─── Study material ───
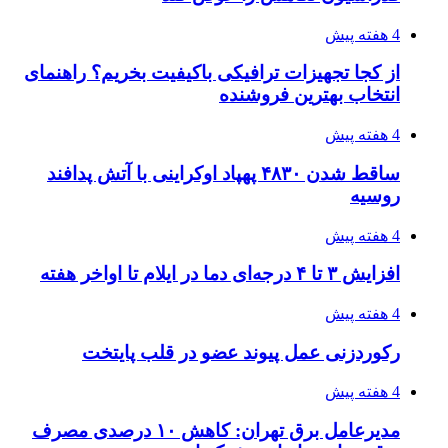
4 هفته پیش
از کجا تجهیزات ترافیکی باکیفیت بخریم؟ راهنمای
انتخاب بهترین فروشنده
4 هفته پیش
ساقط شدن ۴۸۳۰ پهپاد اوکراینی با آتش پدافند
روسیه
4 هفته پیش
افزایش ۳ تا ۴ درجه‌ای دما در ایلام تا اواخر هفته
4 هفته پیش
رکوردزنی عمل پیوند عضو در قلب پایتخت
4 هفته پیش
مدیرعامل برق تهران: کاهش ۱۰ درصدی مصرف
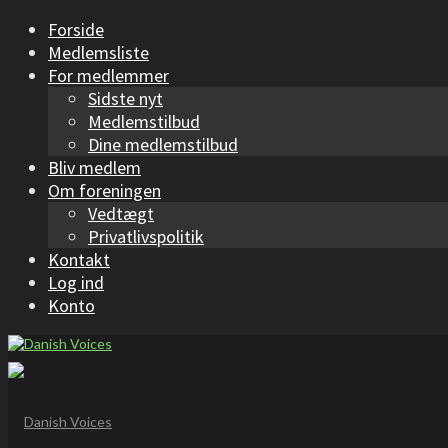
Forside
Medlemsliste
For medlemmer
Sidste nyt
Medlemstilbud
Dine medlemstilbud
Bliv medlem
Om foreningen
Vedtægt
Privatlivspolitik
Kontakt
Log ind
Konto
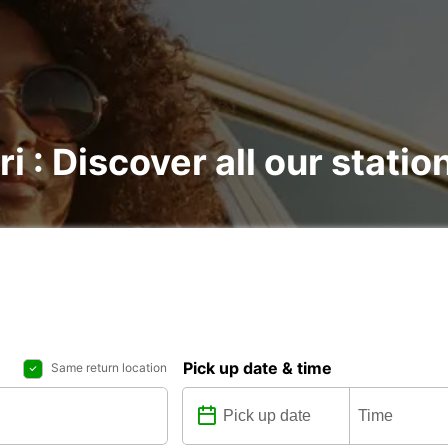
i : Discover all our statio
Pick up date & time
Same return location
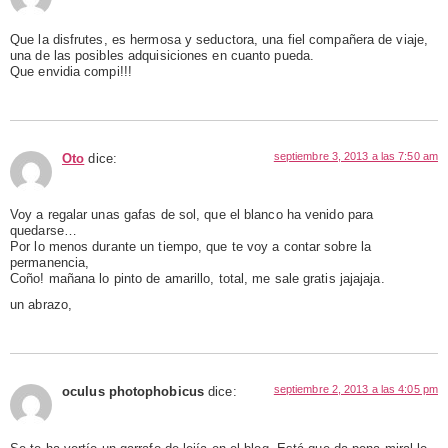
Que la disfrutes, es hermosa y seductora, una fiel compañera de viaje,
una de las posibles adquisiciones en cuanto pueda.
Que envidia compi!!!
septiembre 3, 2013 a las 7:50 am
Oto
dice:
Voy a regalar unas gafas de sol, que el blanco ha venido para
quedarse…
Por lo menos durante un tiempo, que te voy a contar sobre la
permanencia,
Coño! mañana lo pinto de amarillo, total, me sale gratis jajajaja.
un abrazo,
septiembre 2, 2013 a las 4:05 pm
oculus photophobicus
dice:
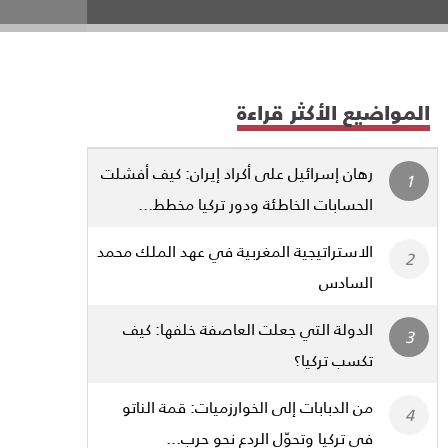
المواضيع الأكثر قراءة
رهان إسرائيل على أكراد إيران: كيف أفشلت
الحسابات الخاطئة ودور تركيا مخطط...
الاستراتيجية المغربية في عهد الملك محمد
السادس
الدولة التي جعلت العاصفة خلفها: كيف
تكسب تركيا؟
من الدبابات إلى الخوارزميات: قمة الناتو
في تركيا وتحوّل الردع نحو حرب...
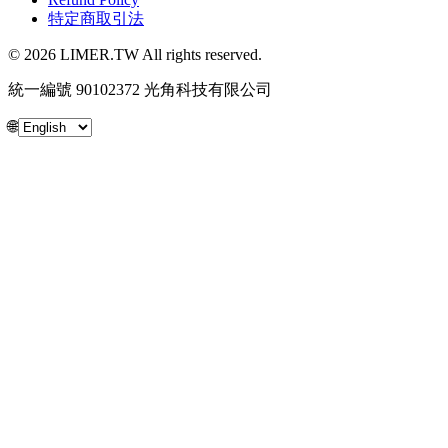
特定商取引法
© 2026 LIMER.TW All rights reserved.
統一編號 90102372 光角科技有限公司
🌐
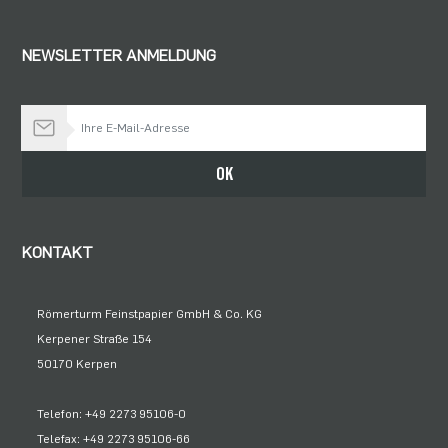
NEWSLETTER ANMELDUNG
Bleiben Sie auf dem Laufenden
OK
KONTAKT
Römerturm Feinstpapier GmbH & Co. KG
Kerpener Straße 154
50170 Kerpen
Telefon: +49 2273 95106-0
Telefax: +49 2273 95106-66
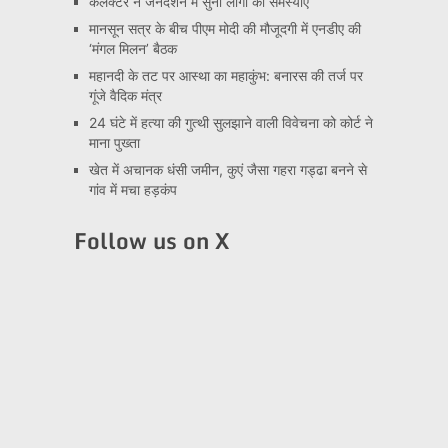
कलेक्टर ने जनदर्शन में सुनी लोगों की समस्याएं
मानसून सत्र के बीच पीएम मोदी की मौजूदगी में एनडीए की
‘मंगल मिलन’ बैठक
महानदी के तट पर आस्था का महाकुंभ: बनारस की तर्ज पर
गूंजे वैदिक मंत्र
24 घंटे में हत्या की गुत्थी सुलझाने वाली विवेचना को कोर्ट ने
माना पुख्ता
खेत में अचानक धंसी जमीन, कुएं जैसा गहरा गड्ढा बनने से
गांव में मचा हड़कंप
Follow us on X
───
─── Study material ───
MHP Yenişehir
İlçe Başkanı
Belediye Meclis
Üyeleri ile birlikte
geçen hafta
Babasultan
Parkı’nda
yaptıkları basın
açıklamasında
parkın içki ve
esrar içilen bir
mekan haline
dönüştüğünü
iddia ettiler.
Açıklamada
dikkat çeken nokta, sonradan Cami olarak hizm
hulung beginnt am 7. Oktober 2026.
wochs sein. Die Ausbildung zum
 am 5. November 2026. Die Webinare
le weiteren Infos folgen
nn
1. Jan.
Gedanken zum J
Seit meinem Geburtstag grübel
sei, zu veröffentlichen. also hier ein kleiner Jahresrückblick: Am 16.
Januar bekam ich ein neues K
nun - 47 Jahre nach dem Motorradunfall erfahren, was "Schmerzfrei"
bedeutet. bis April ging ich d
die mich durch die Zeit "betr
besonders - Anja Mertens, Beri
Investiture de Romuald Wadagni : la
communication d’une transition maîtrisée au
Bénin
───
#### [Work order]
Which lines above include the word "septiembre"? Return each one.

#### [Written solution]
septiembre 3, 2013 a las 7:50 am
septiembre 2, 2013 a las 4:05 pm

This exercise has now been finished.